3 min read

PARIS – The man accused last week of pretending to be a police officer has a criminal record for theft and burglary and must surrender his state first-responder license once the new charges have been filed in court, a state investigator said Monday.

Meanwhile, Stanley Larson, 36, of Skillings Avenue, has been placed on administrative leave by Med-Care Ambulance in Mexico, where he works part-time. He also works on a per-diem basis for PACE Ambulance in Norway, a division of Stephens Memorial Hospital. A hospital spokeswoman said Larson “is not being scheduled” to work at this time.

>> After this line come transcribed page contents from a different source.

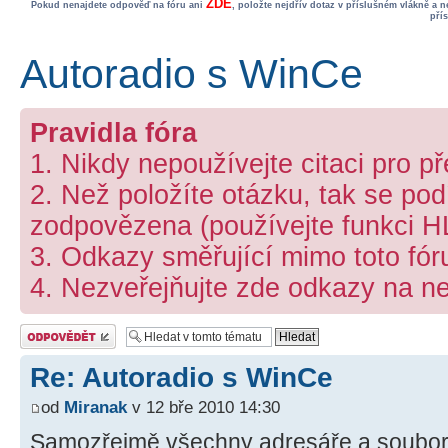
ZDE
Pokud nenajdete odpověď na fóru ani
, položte nejdřív dotaz v příslušném vlákně a 
pří
Autoradio s WinCe
Pravidla fóra
1. Nikdy nepoužívejte citaci pro p
2. Než položíte otázku, tak se podí
zodpovězena (používejte funkci 
3. Odkazy směřující mimo toto fó
4. Nezveřejňujte zde odkazy na ne
Odeslat odpověď
Re: Autoradio s WinCe
od
Miranak
v 12 bře 2010 14:30
Samozřejmě všechny adresáře a soubory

Larson also works full-time as an EMT and deputy director of Tri-Town Emergency and Rescue Services of West Paris. Director Norm St. Pierre praised Larson Monday as a dependable and well-liked employee who has never caused him any trouble.

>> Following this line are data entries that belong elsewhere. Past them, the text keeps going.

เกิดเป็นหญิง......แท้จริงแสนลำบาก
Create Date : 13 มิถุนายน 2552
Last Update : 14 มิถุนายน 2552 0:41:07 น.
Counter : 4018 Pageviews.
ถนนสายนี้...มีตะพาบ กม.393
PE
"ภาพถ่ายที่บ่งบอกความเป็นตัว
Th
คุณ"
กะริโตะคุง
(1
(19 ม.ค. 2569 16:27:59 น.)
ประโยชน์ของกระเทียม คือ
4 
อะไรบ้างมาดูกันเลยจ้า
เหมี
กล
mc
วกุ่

Larson has not been suspended or placed on administrative leave at Tri-Town Rescue, St. Pierre said.

“He may get that eventually,” St. Pierre said of a possible administrative leave, “but I can’t take him out of work until he’s proven guilty.”

However, a consent agreement Larson signed with Maine EMS in October 2002, in order to get his first EMT license, stipulates that he must surrender his state license immediately once any new charges have been filed in court, according to Drexell White, primary investigator for Maine EMS, a division of the state Department of Public Safety.

Larson must turn over his EMT license “the moment (the charge) is filed in court,” White said Monday.

St. Pierre said he could not take any action until he hears from the Maine EMS office.

Larson was summonsed Friday on a charge of impersonating a police officer after he allegedly used a red flashing light in his 1994 Ford Crown Victoria, previously a police cruiser, to pull over a woman driving on Route 118 in Waterford on Jan. 3.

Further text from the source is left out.